[Source data]
=-=-=-=-=

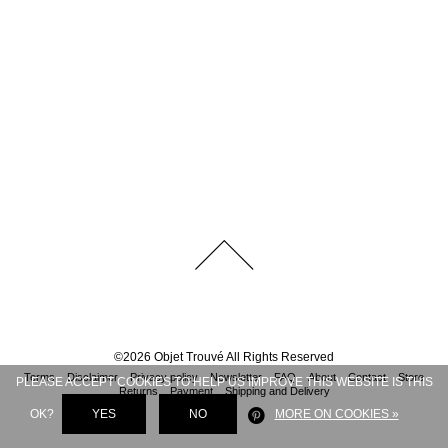
©
2026
Objet Trouvé
All Rights Reserved
Terms
Disclaimer
Privacy policy
Newsletter
FAQ
About
Contact
Store
PLEASE ACCEPT COOKIES TO HELP US IMPROVE THIS WEBSITE IS THIS
Returns
Payment
Shipping and Delivery
OK?
YES
NO
MORE ON COOKIES »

=-=-=-=-=

Task statement
Exact copy, pictures excluded: restate every record above word for word.

Written answer
©
2026
Objet Trouvé
All Rights Reserved
Terms
Disclaimer
Privacy policy
Newsletter
FAQ
About
Contact
Store
PLEASE ACCEPT COOKIES TO HELP US IMPROVE THIS WEBSITE IS THIS
Returns
Payment
Shipping and Delivery
OK?
YES
NO
MORE ON COOKIES »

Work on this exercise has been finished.